##### Dataset excerpts

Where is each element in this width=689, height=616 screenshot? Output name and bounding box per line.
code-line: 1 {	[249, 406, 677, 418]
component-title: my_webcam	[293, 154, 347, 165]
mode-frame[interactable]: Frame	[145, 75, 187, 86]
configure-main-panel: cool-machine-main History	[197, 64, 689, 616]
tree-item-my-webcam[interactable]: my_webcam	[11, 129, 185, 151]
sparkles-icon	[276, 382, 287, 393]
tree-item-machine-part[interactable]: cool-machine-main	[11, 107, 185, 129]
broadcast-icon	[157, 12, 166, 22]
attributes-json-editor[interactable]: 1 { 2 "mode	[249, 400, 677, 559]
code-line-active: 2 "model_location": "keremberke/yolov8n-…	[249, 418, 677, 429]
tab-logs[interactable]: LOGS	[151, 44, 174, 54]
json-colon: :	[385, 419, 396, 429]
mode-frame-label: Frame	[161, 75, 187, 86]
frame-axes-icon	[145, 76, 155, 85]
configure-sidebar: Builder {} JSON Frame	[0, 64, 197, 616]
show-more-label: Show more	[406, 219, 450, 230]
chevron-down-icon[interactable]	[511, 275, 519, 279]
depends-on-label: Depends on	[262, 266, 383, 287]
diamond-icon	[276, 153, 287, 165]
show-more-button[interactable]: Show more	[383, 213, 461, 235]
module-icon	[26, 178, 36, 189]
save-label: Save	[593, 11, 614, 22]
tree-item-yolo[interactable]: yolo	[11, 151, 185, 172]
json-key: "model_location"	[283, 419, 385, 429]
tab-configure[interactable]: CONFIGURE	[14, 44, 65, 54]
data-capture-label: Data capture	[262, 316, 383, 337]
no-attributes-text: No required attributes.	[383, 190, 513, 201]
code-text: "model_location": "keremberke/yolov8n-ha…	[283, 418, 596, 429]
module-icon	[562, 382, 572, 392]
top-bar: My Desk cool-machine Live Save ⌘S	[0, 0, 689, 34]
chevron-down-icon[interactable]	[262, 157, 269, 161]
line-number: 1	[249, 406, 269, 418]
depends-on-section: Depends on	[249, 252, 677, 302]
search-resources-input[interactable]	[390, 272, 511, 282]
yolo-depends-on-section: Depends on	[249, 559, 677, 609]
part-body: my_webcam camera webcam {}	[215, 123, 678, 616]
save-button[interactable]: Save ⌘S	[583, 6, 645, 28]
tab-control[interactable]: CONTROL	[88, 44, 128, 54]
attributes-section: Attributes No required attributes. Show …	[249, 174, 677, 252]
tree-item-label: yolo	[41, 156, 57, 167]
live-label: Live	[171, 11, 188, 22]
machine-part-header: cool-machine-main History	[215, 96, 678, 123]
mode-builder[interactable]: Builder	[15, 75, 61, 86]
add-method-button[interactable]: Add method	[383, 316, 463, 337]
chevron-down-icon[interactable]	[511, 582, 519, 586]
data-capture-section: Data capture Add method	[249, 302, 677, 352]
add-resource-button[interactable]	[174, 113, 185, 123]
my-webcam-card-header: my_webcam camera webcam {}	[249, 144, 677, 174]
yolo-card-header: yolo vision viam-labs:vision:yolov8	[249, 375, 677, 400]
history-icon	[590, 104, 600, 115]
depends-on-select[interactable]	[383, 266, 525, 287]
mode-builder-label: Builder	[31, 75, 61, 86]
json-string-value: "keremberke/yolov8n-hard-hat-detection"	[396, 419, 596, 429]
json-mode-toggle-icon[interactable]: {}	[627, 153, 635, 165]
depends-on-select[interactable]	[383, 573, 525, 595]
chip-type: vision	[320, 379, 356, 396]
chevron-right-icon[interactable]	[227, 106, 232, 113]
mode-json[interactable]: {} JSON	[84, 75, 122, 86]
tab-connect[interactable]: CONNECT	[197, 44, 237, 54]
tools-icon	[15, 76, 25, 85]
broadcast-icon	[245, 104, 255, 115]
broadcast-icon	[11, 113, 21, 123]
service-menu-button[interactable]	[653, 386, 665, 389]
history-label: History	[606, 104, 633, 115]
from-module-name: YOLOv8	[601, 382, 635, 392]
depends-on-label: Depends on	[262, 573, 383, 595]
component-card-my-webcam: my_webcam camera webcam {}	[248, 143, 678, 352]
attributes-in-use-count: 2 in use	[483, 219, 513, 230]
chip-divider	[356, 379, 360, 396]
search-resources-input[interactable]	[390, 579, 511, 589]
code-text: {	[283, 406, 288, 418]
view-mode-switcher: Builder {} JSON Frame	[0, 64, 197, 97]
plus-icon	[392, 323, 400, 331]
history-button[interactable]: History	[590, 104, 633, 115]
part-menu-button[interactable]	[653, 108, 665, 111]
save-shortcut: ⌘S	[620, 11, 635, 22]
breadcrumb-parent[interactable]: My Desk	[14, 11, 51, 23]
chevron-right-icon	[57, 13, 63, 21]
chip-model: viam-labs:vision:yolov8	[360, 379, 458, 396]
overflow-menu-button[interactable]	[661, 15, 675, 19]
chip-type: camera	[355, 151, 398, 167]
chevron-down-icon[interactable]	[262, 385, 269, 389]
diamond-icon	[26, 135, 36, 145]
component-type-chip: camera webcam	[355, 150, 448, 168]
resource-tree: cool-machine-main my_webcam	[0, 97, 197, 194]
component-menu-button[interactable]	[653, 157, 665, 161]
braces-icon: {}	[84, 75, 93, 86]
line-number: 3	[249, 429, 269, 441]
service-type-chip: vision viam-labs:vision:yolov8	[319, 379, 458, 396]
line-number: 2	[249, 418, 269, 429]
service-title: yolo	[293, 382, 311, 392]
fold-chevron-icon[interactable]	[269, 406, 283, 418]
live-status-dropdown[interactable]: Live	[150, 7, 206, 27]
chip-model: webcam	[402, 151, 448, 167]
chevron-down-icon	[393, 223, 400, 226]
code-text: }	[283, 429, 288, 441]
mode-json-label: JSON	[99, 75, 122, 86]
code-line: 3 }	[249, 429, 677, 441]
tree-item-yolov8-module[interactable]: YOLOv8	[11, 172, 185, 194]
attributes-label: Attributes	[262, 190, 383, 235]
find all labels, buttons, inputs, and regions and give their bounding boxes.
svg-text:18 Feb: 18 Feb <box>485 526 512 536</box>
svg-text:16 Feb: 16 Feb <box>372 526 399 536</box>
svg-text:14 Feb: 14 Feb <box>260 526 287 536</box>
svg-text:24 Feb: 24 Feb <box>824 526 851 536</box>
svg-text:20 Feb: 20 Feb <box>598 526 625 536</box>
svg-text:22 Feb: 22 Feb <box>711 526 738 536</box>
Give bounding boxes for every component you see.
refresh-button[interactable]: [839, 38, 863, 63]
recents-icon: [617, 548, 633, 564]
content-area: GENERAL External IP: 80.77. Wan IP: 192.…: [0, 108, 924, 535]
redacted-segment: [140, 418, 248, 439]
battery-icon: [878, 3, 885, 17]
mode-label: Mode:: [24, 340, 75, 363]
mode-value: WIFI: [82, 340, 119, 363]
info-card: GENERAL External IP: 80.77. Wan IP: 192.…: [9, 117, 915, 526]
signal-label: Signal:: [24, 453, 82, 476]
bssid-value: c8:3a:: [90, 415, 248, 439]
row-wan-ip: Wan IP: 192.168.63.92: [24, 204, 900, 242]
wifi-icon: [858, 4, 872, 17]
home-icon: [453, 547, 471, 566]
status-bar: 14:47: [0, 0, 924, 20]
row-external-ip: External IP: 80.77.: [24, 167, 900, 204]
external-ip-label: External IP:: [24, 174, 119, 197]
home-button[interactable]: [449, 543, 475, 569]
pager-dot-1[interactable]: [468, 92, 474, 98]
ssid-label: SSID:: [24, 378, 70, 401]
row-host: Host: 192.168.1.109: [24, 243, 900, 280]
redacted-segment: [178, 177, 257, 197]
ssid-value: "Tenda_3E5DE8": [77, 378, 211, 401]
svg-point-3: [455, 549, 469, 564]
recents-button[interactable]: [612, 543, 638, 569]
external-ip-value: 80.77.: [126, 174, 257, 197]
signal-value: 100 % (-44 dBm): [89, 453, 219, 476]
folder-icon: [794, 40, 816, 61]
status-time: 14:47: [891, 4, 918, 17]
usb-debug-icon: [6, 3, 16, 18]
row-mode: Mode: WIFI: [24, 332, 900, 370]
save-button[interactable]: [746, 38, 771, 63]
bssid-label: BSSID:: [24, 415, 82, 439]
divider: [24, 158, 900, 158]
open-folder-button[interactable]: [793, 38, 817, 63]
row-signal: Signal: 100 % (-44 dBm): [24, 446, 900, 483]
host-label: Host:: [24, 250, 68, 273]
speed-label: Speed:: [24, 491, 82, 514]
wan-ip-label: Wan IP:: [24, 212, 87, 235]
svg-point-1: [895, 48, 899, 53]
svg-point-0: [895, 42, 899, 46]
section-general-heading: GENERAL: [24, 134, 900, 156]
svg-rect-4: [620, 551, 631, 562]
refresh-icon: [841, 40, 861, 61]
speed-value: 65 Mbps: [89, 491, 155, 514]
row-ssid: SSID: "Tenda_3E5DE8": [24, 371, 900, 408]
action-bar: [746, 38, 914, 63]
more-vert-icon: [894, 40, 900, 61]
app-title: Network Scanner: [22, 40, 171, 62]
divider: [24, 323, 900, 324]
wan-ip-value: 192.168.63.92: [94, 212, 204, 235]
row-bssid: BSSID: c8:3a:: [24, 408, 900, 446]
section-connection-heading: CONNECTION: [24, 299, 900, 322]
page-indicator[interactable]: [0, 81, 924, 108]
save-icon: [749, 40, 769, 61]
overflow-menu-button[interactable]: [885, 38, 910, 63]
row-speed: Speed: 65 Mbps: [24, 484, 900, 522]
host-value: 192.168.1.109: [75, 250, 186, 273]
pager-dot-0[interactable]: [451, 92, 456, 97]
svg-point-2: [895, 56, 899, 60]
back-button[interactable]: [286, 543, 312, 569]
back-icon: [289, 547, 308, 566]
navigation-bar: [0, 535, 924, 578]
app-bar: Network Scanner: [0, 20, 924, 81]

##########

*What is needed*. Every line above that holds the string "card" should be returned.

*Written response*.
my-webcam-card-header: my_webcam camera webcam {}	[249, 144, 677, 174]
yolo-card-header: yolo vision viam-labs:vision:yolov8	[249, 375, 677, 400]
component-card-my-webcam: my_webcam camera webcam {}	[248, 143, 678, 352]
info-card: GENERAL External IP: 80.77. Wan IP: 192.…: [9, 117, 915, 526]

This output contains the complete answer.